In certain embodiments, the solvent that described nucleophilic substitution reaction uses is polar solvent or non-polar solvent, is selected from one or more in dimethyl formamide (DMF), N,N-DIMETHYLACETAMIDE, ether solvents, ketones solvent, esters solvent, alkane solvents, aromatic hydrocarbon solvent, nitrile solvents.Wherein, described alcoholic solvent is selected from methyl alcohol, ethanol or 1, ammediol, 1, 2-propylene glycol, one or more in trichloro-butyl alcohol, described ether solvents is selected from such as tetrahydrofuran (THF), methyl tertiary butyl ether, 1, one or more in 4-dioxane, described ketones solvent is selected from such as acetone, butanone or methylethylketone, one or more in 4-methyl-2 pentanone, described esters solvent is selected from such as ethyl acetate, isopropyl acetate, n-butyl acetate, one or more in tert.-butyl acetate, described alkane solvents is selected from such as methylene dichloride, chloroform, normal hexane, hexanaphthene, pentane, one or more in normal heptane, described aromatic hydrocarbon solvent is selected from such as benzene, toluene etc., described nitrile solvents is selected from one or more in such as acetonitrile, propane dinitrile.In one embodiment, the solvent that described nucleophilic substitution reaction uses is methylene dichloride.

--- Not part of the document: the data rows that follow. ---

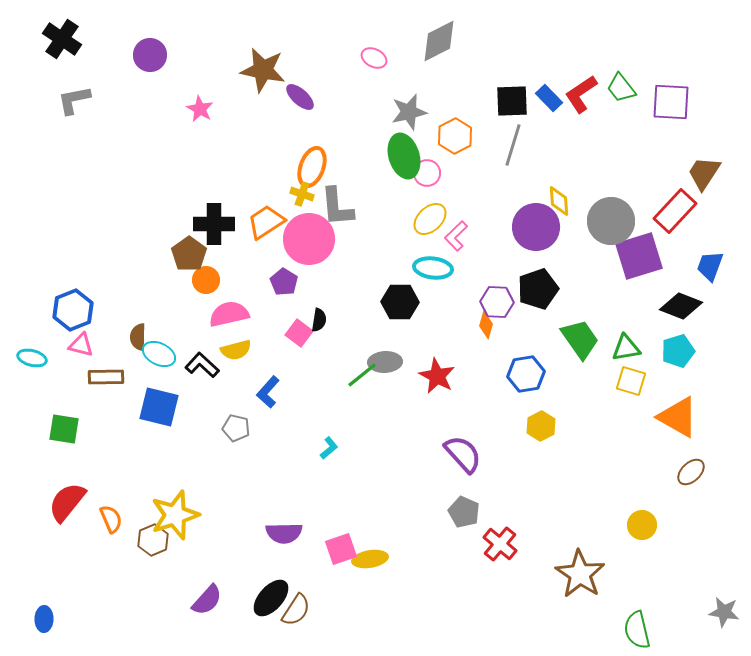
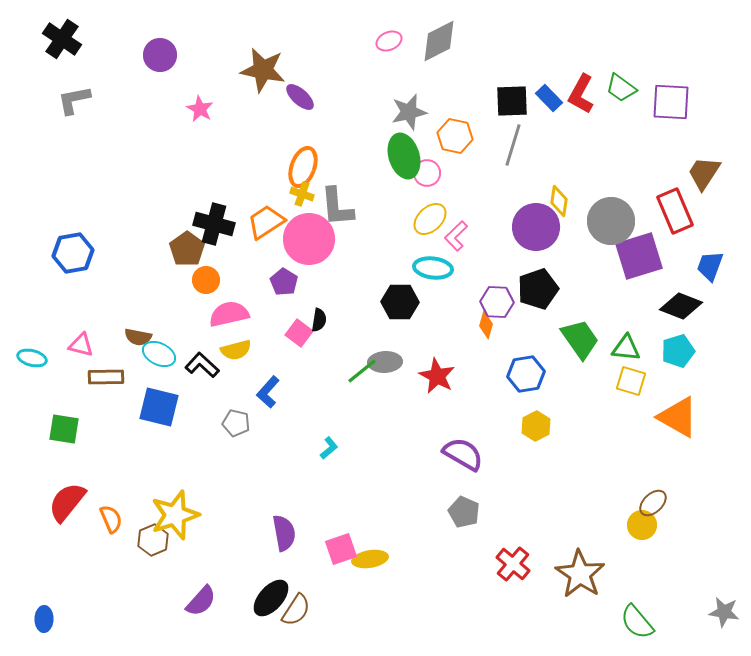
purple circle at (150, 55): moved 10 px right
pink ellipse at (374, 58): moved 15 px right, 17 px up; rotated 50 degrees counterclockwise
green trapezoid at (621, 88): rotated 16 degrees counterclockwise
red L-shape at (581, 94): rotated 27 degrees counterclockwise
orange hexagon at (455, 136): rotated 20 degrees counterclockwise
orange ellipse at (312, 167): moved 9 px left
yellow diamond at (559, 201): rotated 12 degrees clockwise
red rectangle at (675, 211): rotated 66 degrees counterclockwise
black cross at (214, 224): rotated 15 degrees clockwise
brown pentagon at (189, 254): moved 2 px left, 5 px up
blue hexagon at (73, 310): moved 57 px up; rotated 12 degrees clockwise
brown semicircle at (138, 337): rotated 80 degrees counterclockwise
green triangle at (626, 348): rotated 16 degrees clockwise
green line at (362, 375): moved 4 px up
yellow hexagon at (541, 426): moved 5 px left
gray pentagon at (236, 428): moved 5 px up
purple semicircle at (463, 454): rotated 18 degrees counterclockwise
brown ellipse at (691, 472): moved 38 px left, 31 px down
purple semicircle at (284, 533): rotated 99 degrees counterclockwise
red cross at (500, 544): moved 13 px right, 20 px down
purple semicircle at (207, 600): moved 6 px left, 1 px down
green semicircle at (637, 630): moved 8 px up; rotated 27 degrees counterclockwise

In certain embodiments, described nucleophilic substitution reaction can carry out to inert solvent reflux temperature for-30 DEG C.In certain embodiments temperature of reaction be-10 DEG C to inert solvent reflux temperature.Temperature of reaction is room temperature in certain embodiments.
In certain embodiments, shown in formula (4), the amount of compound can be equivalent or excessive relative to compound formula (3) Suo Shi, is 1 to 3 equivalents in certain embodiments.Be 1.1 to 2 equivalents in certain embodiments.

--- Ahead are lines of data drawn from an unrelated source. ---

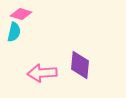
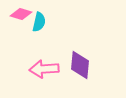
cyan semicircle: moved 25 px right, 10 px up
pink arrow: moved 2 px right, 4 px up
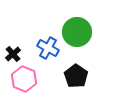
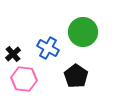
green circle: moved 6 px right
pink hexagon: rotated 15 degrees counterclockwise
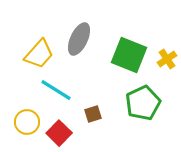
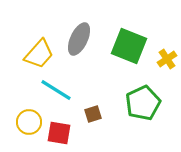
green square: moved 9 px up
yellow circle: moved 2 px right
red square: rotated 35 degrees counterclockwise
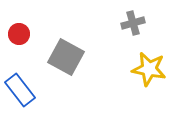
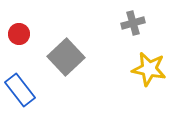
gray square: rotated 18 degrees clockwise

In certain embodiments, the amount of described nucleophilic substitution reaction alkali used can be equivalent (mole) or excessive (mole) relative to compound formula (3) Suo Shi, is 1 to 5 equivalents in certain embodiments.Be 1.2 to 3.0 molar equivalents in certain embodiments.Be 1.5 equivalents in further embodiments.
In one embodiment, the preparation method of compound shown in formula (1a), it comprises:
Step 1) by formula (2a) and the condensing agent generation condensation reaction that can provide a carbonyl,
Step 2) step 1) in formula (2a) shown in compound shown in formula (3) and formula (4) compound carry out nucleophilic substitution reaction and prepare,
Wherein, X is Cl, Br or I.
In certain embodiments, step 1) described in condensing agent be 1,1'-carbonyl dimidazoles (CDI), two (trichloromethyl) carbonic ether or superpalite.
Relative to compound formula (2) Suo Shi, described condensing agent is more than 1.0 equivalents, as 1.5 molar equivalent to 5 equivalents.
In certain embodiments, the solvent that described condensation reaction uses, for being polar solvent or non-polar solvent, is selected from one or more in ether solvents, ketones solvent, esters solvent, alkane solvents, aromatic hydrocarbon solvent, nitrile solvents.Wherein, described ether solvents is selected from such as tetrahydrofuran (THF), methyl tertiary butyl ether, 1, one or more in 4-dioxane, described ketones solvent is selected from one or more in such as acetone, butanone, methylethylketone, 4-methyl-2 pentanone, described esters solvent is selected from one or more in such as ethyl acetate, isopropyl acetate, n-butyl acetate, tert.-butyl acetate, described alkane solvents is selected from one or more in such as methylene dichloride, chloroform, normal hexane, hexanaphthene, pentane, normal heptane, and described aromatic hydrocarbon solvent is selected from such as benzene, toluene etc.; Described nitrile solvents is selected from one or more in such as acetonitrile, propane dinitrile.In certain embodiments, the solvent that described condensation reaction uses is methylene dichloride, one or more in 1,2-ethylene dichloride, toluene, chloroform.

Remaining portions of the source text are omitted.